Example: The new .note.callgraph.text sections looks like this for a function foo that calls bar 100 times and zap 50 times:
****************************
.section .note.callgraph.text._Z3foov,"",@progbits
.string "Function _Z3foov"
.string "_Z3barv"
.string "100"
.string "_Z3zapv"
.string "50"
***************************
For now, this is for google/main. I will re-submit for review to trunk along with data layout.
Google ref 41940
2011-06-07 Sriraman Tallam <tmsriram@google.com>
* doc/invoke.texi: document option -fcallgraph-profiles-sections.
* final.c (dump_cgraph_profiles): New function.
(rest_of_handle_final): Create new section '.note.callgraph.text'
with compiler flag -fcallgraph-profiles-sections
* common.opt: New option -fcallgraph-profiles-sections.
* params.def (DEFPARAM): New param
PARAM_NOTE_CGRAPH_SECTION_EDGE_THRESHOLD.
Index: doc/invoke.texi
===================================================================
--- doc/invoke.texi (revision 174789)
+++ doc/invoke.texi (working copy)
@@ -351,7 +351,7 @@ Objective-C and Objective-C++ Dialects}.

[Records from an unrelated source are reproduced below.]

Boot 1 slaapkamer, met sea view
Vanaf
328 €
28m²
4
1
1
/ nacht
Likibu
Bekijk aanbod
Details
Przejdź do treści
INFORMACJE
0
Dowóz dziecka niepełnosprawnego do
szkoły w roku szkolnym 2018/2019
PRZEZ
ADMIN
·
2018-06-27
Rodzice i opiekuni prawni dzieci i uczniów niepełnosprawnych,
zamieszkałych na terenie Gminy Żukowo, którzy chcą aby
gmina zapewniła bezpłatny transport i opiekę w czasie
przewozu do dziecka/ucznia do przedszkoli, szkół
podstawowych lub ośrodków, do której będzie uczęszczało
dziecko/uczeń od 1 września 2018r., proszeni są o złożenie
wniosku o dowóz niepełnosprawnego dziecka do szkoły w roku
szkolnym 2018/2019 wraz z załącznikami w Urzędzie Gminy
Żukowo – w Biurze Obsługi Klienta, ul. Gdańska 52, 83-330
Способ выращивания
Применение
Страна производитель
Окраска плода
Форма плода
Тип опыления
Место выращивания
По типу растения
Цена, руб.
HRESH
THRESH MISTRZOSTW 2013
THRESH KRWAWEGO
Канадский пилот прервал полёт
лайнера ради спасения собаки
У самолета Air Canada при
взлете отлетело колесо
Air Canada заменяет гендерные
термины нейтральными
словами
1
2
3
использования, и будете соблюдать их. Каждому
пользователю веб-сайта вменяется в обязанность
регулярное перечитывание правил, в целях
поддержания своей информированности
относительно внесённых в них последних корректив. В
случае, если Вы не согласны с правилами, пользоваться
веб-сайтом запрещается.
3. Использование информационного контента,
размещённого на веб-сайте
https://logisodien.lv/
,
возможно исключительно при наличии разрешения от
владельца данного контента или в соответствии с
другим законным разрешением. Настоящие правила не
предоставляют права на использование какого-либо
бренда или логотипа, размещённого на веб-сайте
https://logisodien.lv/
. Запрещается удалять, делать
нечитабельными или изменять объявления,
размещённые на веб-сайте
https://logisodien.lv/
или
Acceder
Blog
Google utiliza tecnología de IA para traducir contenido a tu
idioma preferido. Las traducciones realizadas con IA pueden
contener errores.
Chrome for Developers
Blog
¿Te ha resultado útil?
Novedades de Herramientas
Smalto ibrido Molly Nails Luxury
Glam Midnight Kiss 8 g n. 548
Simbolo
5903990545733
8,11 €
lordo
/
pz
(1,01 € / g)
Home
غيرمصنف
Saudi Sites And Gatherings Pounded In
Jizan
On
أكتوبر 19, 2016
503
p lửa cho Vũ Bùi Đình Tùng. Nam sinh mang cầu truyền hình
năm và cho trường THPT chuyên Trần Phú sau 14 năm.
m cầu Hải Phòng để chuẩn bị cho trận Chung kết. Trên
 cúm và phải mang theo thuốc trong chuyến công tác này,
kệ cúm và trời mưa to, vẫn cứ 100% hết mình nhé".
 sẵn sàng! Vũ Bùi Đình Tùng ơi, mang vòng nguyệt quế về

-falign-labels[=@var{n}] -falign-loops[=@var{n}] -fassociative-math @gol
-fauto-inc-dec -fbranch-probabilities -fbranch-target-load-optimize @gol
-fbranch-target-load-optimize2 -fbtr-bb-exclusive -fcaller-saves @gol
--fcheck-data-deps -fclone-hot-version-paths @gol
+-fcallgraph-profiles-sections -fcheck-data-deps -fclone-hot-version-paths @gol
-fcombine-stack-adjustments -fconserve-stack @gol
-fcompare-elim -fcprop-registers -fcrossjumping @gol
-fcse-follow-jumps -fcse-skip-blocks -fcx-fortran-rules @gol
@@ -8114,6 +8114,15 @@ Do not promote static functions with always inline
@opindex fripa-verbose
Enable printing of verbose information about dynamic inter-procedural optimizations.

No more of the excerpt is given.